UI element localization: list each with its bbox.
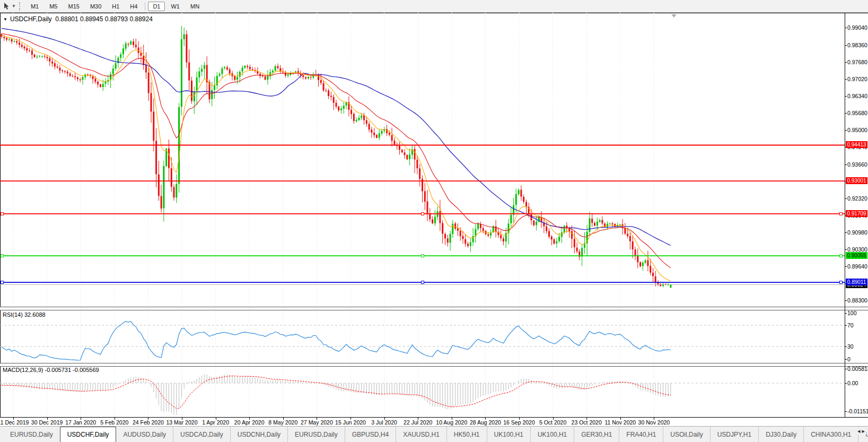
price-tick-mark [845,79,847,80]
price-tick-mark [845,325,847,326]
date-scale[interactable]: 11 Dec 201930 Dec 201917 Jan 20205 Feb 2… [0,417,868,427]
chart-tab-fra40-h1[interactable]: FRA40,H1 [619,427,663,442]
price-tick-mark [845,383,847,384]
price-tick-mark [845,62,847,63]
chart-tab-usdchf-daily[interactable]: USDCHF,Daily [60,427,117,442]
date-tick-label: 15 Jun 2020 [335,419,366,426]
price-tick-mark [845,266,847,267]
hline-handle[interactable] [840,281,843,284]
price-tick-mark [845,232,847,233]
price-tick-label: 0.92320 [847,195,867,202]
date-tick-label: 10 Aug 2020 [436,419,467,426]
hline-handle[interactable] [422,281,424,284]
date-tick-label: 27 May 2020 [301,419,333,426]
timeframe-button-m5[interactable]: M5 [45,2,62,11]
price-tick-mark [845,359,847,360]
chart-tab-uk100-h1[interactable]: UK100,H1 [531,427,574,442]
price-tick-label: 0.93660 [847,161,867,168]
timeframe-button-w1[interactable]: W1 [166,2,185,11]
macd-label: MACD(12,26,9) -0.005731 -0.005569 [3,367,99,373]
ma-slow-line [2,29,671,246]
chart-tab-gbpusd-h4[interactable]: GBPUSD,H4 [345,427,396,442]
hline-handle[interactable] [1,212,4,215]
price-tick-mark [845,164,847,165]
date-tick-label: 5 Feb 2020 [100,419,128,426]
ohlc-close: 0.88924 [129,15,152,23]
level-badge-0.89011: 0.89011 [846,279,867,285]
ohlc-open: 0.88801 [55,15,78,23]
price-tick-label: 0.00 [847,380,858,386]
hline-handle[interactable] [1,255,4,257]
timeframe-button-h4[interactable]: H4 [125,2,142,11]
price-tick-label: 0.96340 [847,93,867,99]
hline-handle[interactable] [422,255,424,257]
chart-symbol-period: USDCHF,Daily [10,15,52,23]
chart-tab-hk50-h1[interactable]: HK50,H1 [447,427,487,442]
chart-tab-usoil-daily[interactable]: USOil,Daily [663,427,710,442]
price-tick-label: 30 [847,343,854,350]
price-chart-pane[interactable] [0,13,845,307]
price-tick-mark [845,45,847,46]
timeframe-button-mn[interactable]: MN [186,2,204,11]
date-tick-label: 1 Apr 2020 [202,419,229,426]
date-tick-label: 24 Feb 2020 [133,419,164,426]
date-tick-label: 30 Nov 2020 [638,419,670,426]
price-tick-mark [845,346,847,347]
chart-menu-caret-icon[interactable]: ▼ [3,17,7,22]
price-tick-mark [845,313,847,314]
timeframe-button-m15[interactable]: M15 [63,2,84,11]
date-tick-label: 13 Mar 2020 [166,419,198,426]
chart-tab-xauusd-h1[interactable]: XAUUSD,H1 [396,427,447,442]
cursor-tool-icon[interactable] [2,2,11,11]
price-tick-mark [845,96,847,97]
price-tick-mark [845,300,847,301]
chart-tab-dj30-daily[interactable]: DJ30,Daily [759,427,804,442]
chart-tab-bar: EURUSD,DailyUSDCHF,DailyAUDUSD,DailyUSDC… [0,426,868,442]
price-scale-border [845,13,845,417]
chart-tab-eurusd-daily[interactable]: EURUSD,Daily [3,427,60,442]
price-tick-label: 100 [847,310,857,316]
macd-pane[interactable] [0,366,845,417]
hline-handle[interactable] [422,212,424,215]
price-tick-label: 0.89640 [847,263,867,270]
date-tick-label: 11 Nov 2020 [604,419,636,426]
chart-tab-usdcad-daily[interactable]: USDCAD,Daily [173,427,231,442]
date-tick-label: 11 Dec 2019 [0,419,29,426]
timeframe-button-h1[interactable]: H1 [107,2,124,11]
chart-shift-marker-icon[interactable] [671,14,677,18]
price-tick-label: 70 [847,322,854,328]
price-tick-label: 0.95680 [847,110,867,116]
hline-handle[interactable] [840,212,843,215]
chart-tab-eurusd-daily[interactable]: EURUSD,Daily [288,427,345,442]
grid-lines [13,13,654,307]
price-tick-mark [845,28,847,28]
chart-tab-usdcnh-daily[interactable]: USDCNH,Daily [231,427,288,442]
ma-fast-line [2,36,671,281]
chart-title: ▼USDCHF,Daily 0.88801 0.88945 0.88793 0.… [3,15,153,23]
hline-handle[interactable] [840,255,843,257]
timeframe-button-m1[interactable]: M1 [26,2,43,11]
chart-tab-china300-h1[interactable]: CHINA300,H1 [804,427,858,442]
date-tick-label: 16 Sep 2020 [503,419,535,426]
level-badge-0.90055: 0.90055 [846,252,867,259]
tab-scroll-arrows: ◂▸ [855,428,866,435]
chart-tab-audusd-daily[interactable]: AUDUSD,Daily [116,427,173,442]
date-tick-label: 8 May 2020 [268,419,297,426]
chart-tab-usdjpy-h1[interactable]: USDJPY,H1 [711,427,759,442]
dropdown-caret-icon[interactable]: ▼ [12,4,16,8]
rsi-pane[interactable] [0,309,845,363]
ohlc-low: 0.88793 [105,15,128,23]
date-tick-label: 22 Jul 2020 [404,419,432,426]
timeframe-toolbar: ▼ M1M5M15M30H1H4D1W1MN [0,0,868,13]
date-tick-label: 20 Apr 2020 [234,419,265,426]
toolbar-grip[interactable] [19,2,22,11]
timeframe-button-m30[interactable]: M30 [85,2,106,11]
hline-handle[interactable] [1,281,4,284]
grid-lines [13,309,654,363]
date-tick-label: 30 Dec 2019 [31,419,63,426]
timeframe-button-d1[interactable]: D1 [148,2,165,11]
date-tick-label: 28 Aug 2020 [470,419,501,426]
chart-tab-uk100-h1[interactable]: UK100,H1 [487,427,531,442]
chart-tab-ger30-h1[interactable]: GER30,H1 [574,427,619,442]
tab-scroll-right-icon[interactable]: ▸ [862,428,866,434]
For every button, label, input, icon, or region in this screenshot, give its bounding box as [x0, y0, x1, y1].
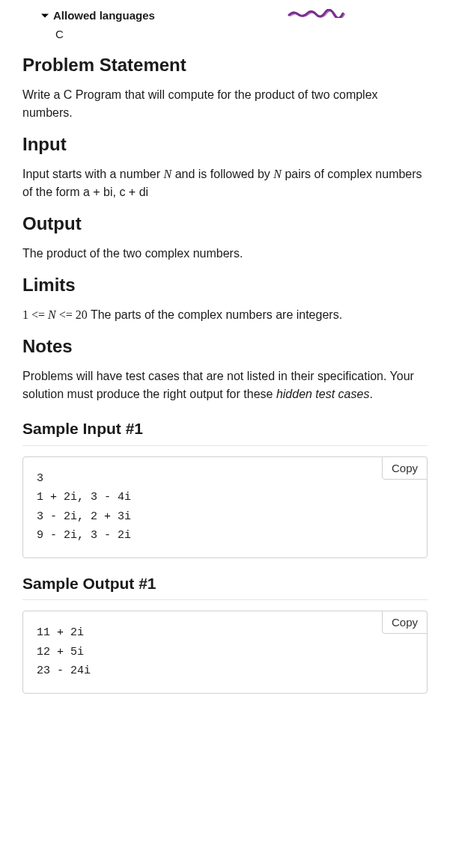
chevron-down-icon: [40, 11, 49, 20]
sample-input-code: 3 1 + 2i, 3 - 4i 3 - 2i, 2 + 3i 9 - 2i, …: [23, 457, 427, 557]
output-heading: Output: [22, 210, 428, 237]
sample-output-code: 11 + 2i 12 + 5i 23 - 24i: [23, 611, 427, 693]
allowed-languages-block: Allowed languages C: [40, 7, 428, 43]
sample-output-block: Copy 11 + 2i 12 + 5i 23 - 24i: [22, 611, 428, 694]
notes-heading: Notes: [22, 333, 428, 360]
sample-output-heading: Sample Output #1: [22, 572, 428, 601]
allowed-languages-label: Allowed languages: [53, 7, 155, 25]
marker-squiggle: [288, 9, 347, 18]
output-text: The product of the two complex numbers.: [22, 245, 428, 263]
allowed-languages-toggle[interactable]: Allowed languages: [40, 7, 428, 25]
problem-statement-heading: Problem Statement: [22, 52, 428, 79]
copy-button[interactable]: Copy: [382, 456, 428, 480]
sample-input-heading: Sample Input #1: [22, 417, 428, 446]
limits-heading: Limits: [22, 272, 428, 299]
input-text: Input starts with a number N and is foll…: [22, 165, 428, 201]
limits-text: 1 <= N <= 20 The parts of the complex nu…: [22, 306, 428, 324]
math-N: N: [273, 168, 282, 180]
limits-math: 1 <= N <= 20: [22, 308, 88, 321]
allowed-language-value: C: [55, 26, 428, 43]
copy-button[interactable]: Copy: [382, 611, 428, 634]
notes-text: Problems will have test cases that are n…: [22, 367, 428, 403]
sample-input-block: Copy 3 1 + 2i, 3 - 4i 3 - 2i, 2 + 3i 9 -…: [22, 456, 428, 558]
problem-statement-text: Write a C Program that will compute for …: [22, 86, 428, 122]
notes-italic: hidden test cases: [276, 388, 370, 400]
math-N: N: [164, 168, 172, 180]
input-heading: Input: [22, 131, 428, 158]
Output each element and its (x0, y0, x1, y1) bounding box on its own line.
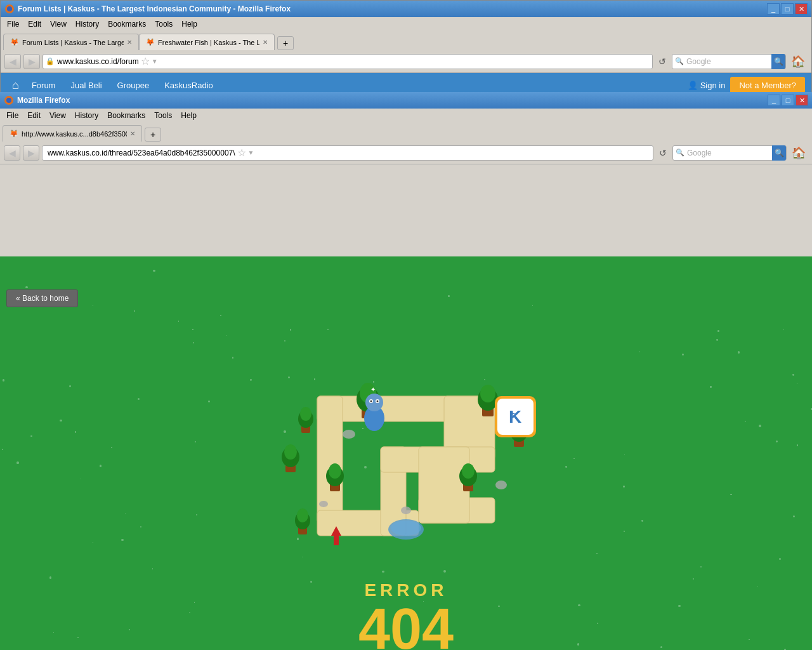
svg-point-48 (365, 394, 383, 411)
inner-dropdown-arrow-icon[interactable]: ▼ (248, 149, 254, 156)
outer-window-title: Forum Lists | Kaskus - The Largest Indon… (18, 4, 291, 13)
search-submit-button[interactable]: 🔍 (771, 54, 785, 69)
forward-button[interactable]: ▶ (23, 54, 40, 69)
tab-0-label: Forum Lists | Kaskus - The Largest Indon… (22, 39, 124, 46)
svg-point-37 (343, 430, 355, 439)
menu-history[interactable]: History (72, 18, 103, 30)
inner-title-bar: Mozilla Firefox _ □ ✕ (0, 92, 812, 109)
refresh-button[interactable]: ↺ (655, 54, 669, 69)
inner-url-display[interactable]: www.kaskus.co.id/thread/523ea64a0d8b462f… (48, 149, 235, 157)
inner-firefox-icon (4, 95, 14, 105)
tab-1-close[interactable]: ✕ (263, 39, 268, 46)
svg-point-30 (462, 463, 475, 479)
inner-firefox-window: Mozilla Firefox _ □ ✕ File Edit View His… (0, 92, 812, 650)
menu-tools[interactable]: Tools (151, 18, 176, 30)
inner-menu-bookmarks[interactable]: Bookmarks (103, 110, 149, 121)
maximize-button[interactable]: □ (781, 3, 794, 15)
inner-window-title: Mozilla Firefox (17, 96, 70, 105)
close-button[interactable]: ✕ (795, 3, 808, 15)
inner-search-submit-button[interactable]: 🔍 (772, 145, 786, 161)
url-display[interactable]: www.kaskus.co.id/forum (57, 57, 139, 66)
back-to-home-button[interactable]: « Back to home (6, 289, 78, 307)
menu-edit[interactable]: Edit (24, 18, 45, 30)
inner-forward-button[interactable]: ▶ (23, 145, 39, 161)
outer-search-input[interactable]: Google (686, 57, 771, 66)
svg-point-36 (300, 407, 311, 421)
svg-rect-12 (419, 447, 469, 523)
menu-file[interactable]: File (3, 18, 23, 30)
menu-help[interactable]: Help (178, 18, 201, 30)
inner-menu-edit[interactable]: Edit (23, 110, 44, 121)
outer-menubar: File Edit View History Bookmarks Tools H… (1, 17, 811, 31)
outer-title-bar: Forum Lists | Kaskus - The Largest Indon… (1, 1, 811, 17)
inner-menu-file[interactable]: File (3, 110, 22, 121)
svg-point-27 (284, 444, 297, 460)
inner-addressbar: ◀ ▶ www.kaskus.co.id/thread/523ea64a0d8b… (0, 142, 812, 164)
inner-bookmark-star-icon[interactable]: ☆ (235, 147, 248, 159)
tab-1-label: Freshwater Fish | Kaskus - The Largest I… (158, 39, 259, 46)
search-engine-icon: 🔍 (672, 57, 686, 65)
error-text-block: ERROR 404 WE CAN'T FIND THE PAGE YOU ARE… (315, 580, 497, 650)
signin-button[interactable]: 👤 Sign in (688, 81, 726, 90)
error-illustration: K + ✦ (260, 371, 552, 650)
inner-menu-history[interactable]: History (71, 110, 102, 121)
menu-bookmarks[interactable]: Bookmarks (104, 18, 150, 30)
maze-graphic: K + ✦ (266, 371, 546, 574)
inner-menu-help[interactable]: Help (177, 110, 200, 121)
inner-close-button[interactable]: ✕ (796, 95, 808, 106)
home-nav-button[interactable]: 🏠 (789, 55, 808, 69)
inner-tab-0-label: http://www.kaskus.c...d8b462f35000007%5C (22, 130, 127, 138)
inner-new-tab-button[interactable]: + (145, 128, 161, 142)
inner-tabs-bar: 🦊 http://www.kaskus.c...d8b462f35000007%… (0, 123, 812, 142)
inner-refresh-button[interactable]: ↺ (656, 145, 670, 161)
inner-tab-0-icon: 🦊 (10, 129, 18, 138)
tab-1[interactable]: 🦊 Freshwater Fish | Kaskus - The Largest… (139, 34, 275, 50)
outer-addressbar: ◀ ▶ 🔒 www.kaskus.co.id/forum ☆ ▼ ↺ 🔍 Goo… (1, 50, 811, 73)
svg-point-1 (7, 6, 12, 11)
nav-forum[interactable]: Forum (24, 81, 63, 90)
signin-label: Sign in (700, 81, 726, 90)
firefox-logo-icon (4, 4, 15, 14)
svg-point-3 (6, 98, 11, 103)
inner-maximize-button[interactable]: □ (782, 95, 794, 106)
svg-text:✦: ✦ (370, 386, 376, 393)
svg-point-51 (370, 401, 372, 402)
kaskus-nav-right: 👤 Sign in Not a Member? (688, 77, 805, 94)
inner-menu-view[interactable]: View (46, 110, 70, 121)
inner-search-input[interactable]: Google (687, 149, 772, 157)
inner-tab-0[interactable]: 🦊 http://www.kaskus.c...d8b462f35000007%… (3, 125, 142, 142)
inner-minimize-button[interactable]: _ (768, 95, 780, 106)
inner-title-text: Mozilla Firefox (4, 95, 70, 105)
outer-win-controls: _ □ ✕ (767, 3, 808, 15)
nav-kaskusradio[interactable]: KaskusRadio (157, 81, 221, 90)
new-tab-button[interactable]: + (277, 36, 294, 50)
svg-point-38 (401, 507, 411, 514)
nav-groupee[interactable]: Groupee (110, 81, 157, 90)
error-code: 404 (315, 600, 497, 650)
tab-0-close[interactable]: ✕ (127, 39, 132, 46)
tab-0[interactable]: 🦊 Forum Lists | Kaskus - The Largest Ind… (3, 34, 139, 50)
svg-point-39 (495, 481, 507, 489)
svg-point-40 (319, 501, 328, 507)
inner-back-button[interactable]: ◀ (4, 145, 20, 161)
outer-title-text: Forum Lists | Kaskus - The Largest Indon… (4, 4, 291, 14)
menu-view[interactable]: View (46, 18, 70, 30)
outer-firefox-window: Forum Lists | Kaskus - The Largest Indon… (0, 0, 812, 92)
page-lock-icon: 🔒 (46, 57, 55, 65)
dropdown-arrow-icon[interactable]: ▼ (152, 58, 158, 65)
tab-0-icon: 🦊 (10, 38, 19, 46)
svg-point-18 (480, 385, 495, 402)
outer-tabs-bar: 🦊 Forum Lists | Kaskus - The Largest Ind… (1, 31, 811, 50)
svg-point-33 (297, 508, 308, 522)
inner-win-controls: _ □ ✕ (768, 95, 808, 106)
inner-home-nav-button[interactable]: 🏠 (789, 146, 808, 160)
not-member-button[interactable]: Not a Member? (730, 77, 805, 94)
tab-1-icon: 🦊 (146, 38, 155, 46)
back-button[interactable]: ◀ (4, 54, 21, 69)
kaskus-home-icon[interactable]: ⌂ (7, 79, 24, 92)
inner-tab-0-close[interactable]: ✕ (130, 130, 135, 137)
nav-jualbeli[interactable]: Jual Beli (63, 81, 109, 90)
minimize-button[interactable]: _ (767, 3, 780, 15)
bookmark-star-icon[interactable]: ☆ (139, 55, 152, 67)
inner-menu-tools[interactable]: Tools (150, 110, 176, 121)
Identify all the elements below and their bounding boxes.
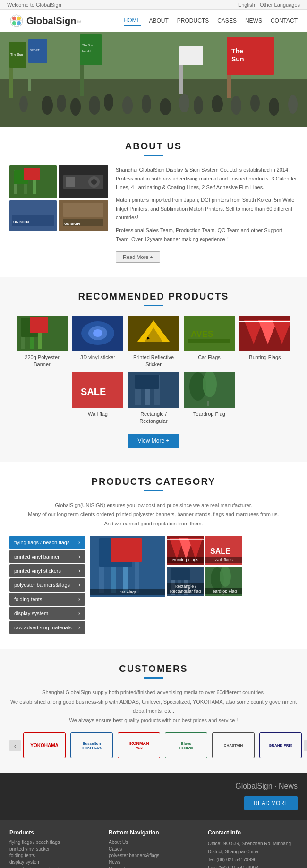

☆ ☆ ☆ ☆ ☆

The answer consists of the lines above that include the word "cases", each copied exactly.

ANSWER BOX >>
notes-text: Problems will have test cases that are n…: [22, 367, 428, 403]
notes-italic: hidden test cases: [276, 388, 370, 400]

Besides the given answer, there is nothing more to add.